▶ **Problem requirements**: Wherever the string "Сергей" appears in the entries below, return the line that holds it.

▶ **Data for review**:
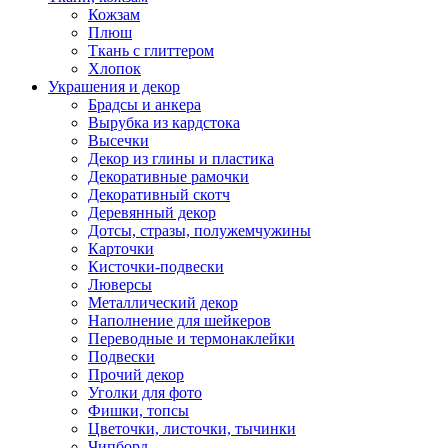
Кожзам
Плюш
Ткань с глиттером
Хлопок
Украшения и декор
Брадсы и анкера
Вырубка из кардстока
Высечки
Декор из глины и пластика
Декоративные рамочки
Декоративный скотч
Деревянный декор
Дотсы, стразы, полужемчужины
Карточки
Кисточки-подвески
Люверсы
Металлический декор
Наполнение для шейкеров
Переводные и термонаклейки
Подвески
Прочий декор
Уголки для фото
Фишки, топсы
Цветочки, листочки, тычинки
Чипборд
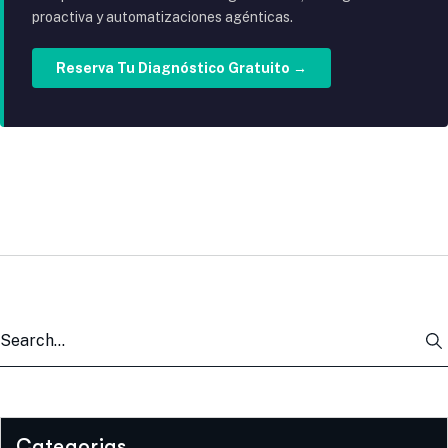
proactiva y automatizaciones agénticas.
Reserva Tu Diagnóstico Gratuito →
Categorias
---
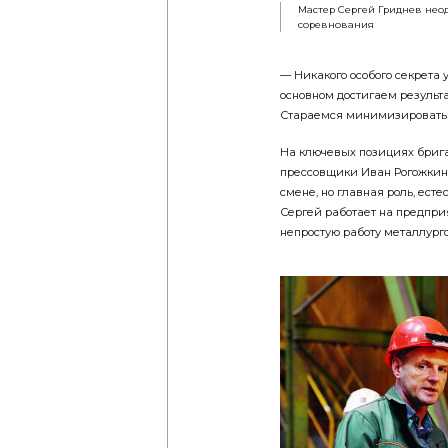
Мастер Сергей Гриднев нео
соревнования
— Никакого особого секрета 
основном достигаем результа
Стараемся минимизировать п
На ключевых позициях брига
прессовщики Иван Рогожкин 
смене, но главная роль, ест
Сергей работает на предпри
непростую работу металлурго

▶ **Written solution**:
Мастер Сергей Гриднев нео
Сергей работает на предпри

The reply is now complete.